José había nacido 52 años antes en Fuengirola (Málaga), cuando la localidad era un pueblo de pescadores de apenas 4.800 habitantes. Tras su servicio militar consiguió entrar en el cuerpo de carabineros, que tenía encomendada la vigilancia de los puertos y fronteras del Estado. Contrae matrimonio con Rosario Peralta, natural de Rincón de la Victoria. En esta población nacería en 1921 su hijo mayor, José, como el progenitor. Cuando el pequeño tiene tres años, el padre es destinado al puerto de Barcelona como inspector de aduanas. En la capital catalana a la familia, ya con siete críos más, le sorprende la sublevación militar de Franco. Padre e hijo mayor se ponen a luchar al lado de la República, en defensa de los valores democráticos. El padre, en el frente de batalla alcanzaría el grado de teniente. Su hijo, de 17 años, formaría parte de la que se llamó «Quinta del biberón».

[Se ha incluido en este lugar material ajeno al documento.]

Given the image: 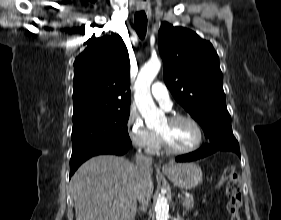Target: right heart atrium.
<instances>
[{
	"label": "right heart atrium",
	"instance_id": "obj_1",
	"mask_svg": "<svg viewBox=\"0 0 281 220\" xmlns=\"http://www.w3.org/2000/svg\"><path fill=\"white\" fill-rule=\"evenodd\" d=\"M127 133L130 142L136 149L145 152L153 150L157 141L156 134L146 127L142 118L136 112L129 114Z\"/></svg>",
	"mask_w": 281,
	"mask_h": 220
}]
</instances>
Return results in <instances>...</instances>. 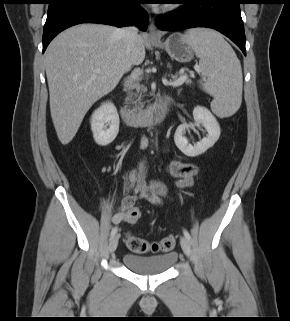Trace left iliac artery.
<instances>
[{
    "instance_id": "44dca946",
    "label": "left iliac artery",
    "mask_w": 290,
    "mask_h": 321,
    "mask_svg": "<svg viewBox=\"0 0 290 321\" xmlns=\"http://www.w3.org/2000/svg\"><path fill=\"white\" fill-rule=\"evenodd\" d=\"M183 233H184V235H185V237L188 239V240H190L191 239V236H190V234H189V232L187 231V230H183Z\"/></svg>"
}]
</instances>
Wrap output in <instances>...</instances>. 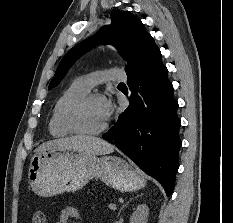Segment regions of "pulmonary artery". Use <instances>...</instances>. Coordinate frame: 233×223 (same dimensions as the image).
Masks as SVG:
<instances>
[{"label": "pulmonary artery", "instance_id": "pulmonary-artery-1", "mask_svg": "<svg viewBox=\"0 0 233 223\" xmlns=\"http://www.w3.org/2000/svg\"><path fill=\"white\" fill-rule=\"evenodd\" d=\"M126 74V70H98L79 77L78 81L87 91H90L105 81L123 79Z\"/></svg>", "mask_w": 233, "mask_h": 223}]
</instances>
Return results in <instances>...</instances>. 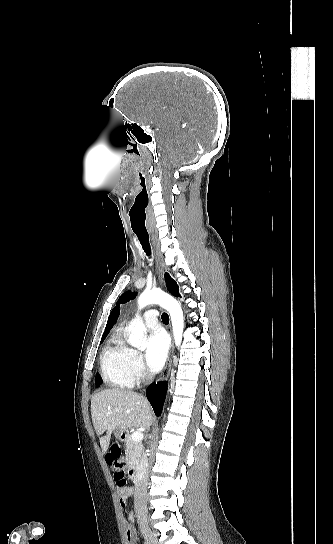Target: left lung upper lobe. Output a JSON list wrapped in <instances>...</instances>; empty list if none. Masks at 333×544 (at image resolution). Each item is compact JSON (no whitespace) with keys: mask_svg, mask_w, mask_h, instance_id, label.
Returning <instances> with one entry per match:
<instances>
[{"mask_svg":"<svg viewBox=\"0 0 333 544\" xmlns=\"http://www.w3.org/2000/svg\"><path fill=\"white\" fill-rule=\"evenodd\" d=\"M165 281L166 285L168 287V290L170 293H172L174 296H179L178 291V285L177 283L169 276L168 273L165 274ZM136 293H132L131 291H127L121 295V297L118 299L117 304L119 303H126L130 299H133L135 297Z\"/></svg>","mask_w":333,"mask_h":544,"instance_id":"obj_1","label":"left lung upper lobe"}]
</instances>
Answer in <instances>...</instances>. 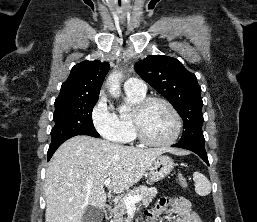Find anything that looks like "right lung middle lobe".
Segmentation results:
<instances>
[{
  "mask_svg": "<svg viewBox=\"0 0 257 222\" xmlns=\"http://www.w3.org/2000/svg\"><path fill=\"white\" fill-rule=\"evenodd\" d=\"M97 101L98 95L55 102L51 145L76 135L99 137L92 122V110Z\"/></svg>",
  "mask_w": 257,
  "mask_h": 222,
  "instance_id": "dd1d6c3e",
  "label": "right lung middle lobe"
}]
</instances>
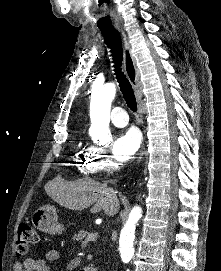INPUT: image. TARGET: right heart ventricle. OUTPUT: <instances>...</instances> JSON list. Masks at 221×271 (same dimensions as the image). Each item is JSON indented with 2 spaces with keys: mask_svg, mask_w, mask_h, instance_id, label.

Refugiados ambos en Francia, como cientos de miles de españoles, recalaron en las playas de Argelles-sur-mer, en los Pirineos Orientales, un prólogo de lo que sería el largo infierno que les quedaba por recorrer. En Argelles estuvieron confinados en una playa, a la intemperie, sin agua potable, ni letrinas, ni lugar donde resguardarse del frío, la lluvia y el viento. Unos agujeros abiertos en la arena serían los únicos cobijos. Si bien hubo familias francesas que se apiadaron y acogieron a españoles, improperios como «¡Maldita escoria española!, o ¡Indeseables!», fueron algunos de los epítetos que tuvieron que escuchar con frecuencia de numerosos ciudadanos galos.
Padre e hijo deciden abandonar el campo de Argelles para incorporarse a las unidades militarizadas (Compañías de Trabajadores Españoles) creadas por los franceses. Con la invasión alemana, ¡vuelta a empezar!, combatir de nuevo los nazifascismos, esta vez en suelo galo y contra la Wehrmacht.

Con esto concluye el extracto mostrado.